[Data for this task — start]

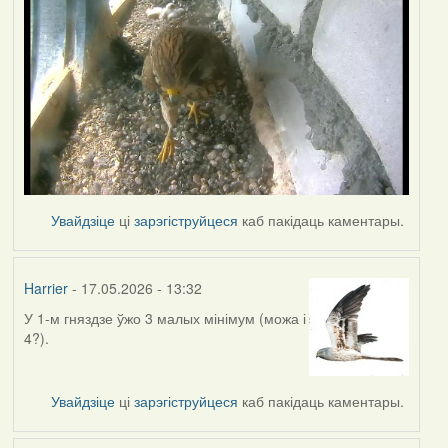
Увайдзіце
ці
зарэгіструйцеся
каб пакідаць каментары.
Harrier
- 17.05.2026 - 13:32
У 1-м гняздзе ўжо 3 малых мінімум (можа і
4?).
Увайдзіце
ці
зарэгіструйцеся
каб пакідаць каментары.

[Data for this task — finish]

_Activity_. From the first line to the last, repeat the entries exactly and leave out the pictures.

_Result of the task_.
Увайдзіце
ці
зарэгіструйцеся
каб пакідаць каментары.
Harrier
- 17.05.2026 - 13:32
У 1-м гняздзе ўжо 3 малых мінімум (можа і
4?).
Увайдзіце
ці
зарэгіструйцеся
каб пакідаць каментары.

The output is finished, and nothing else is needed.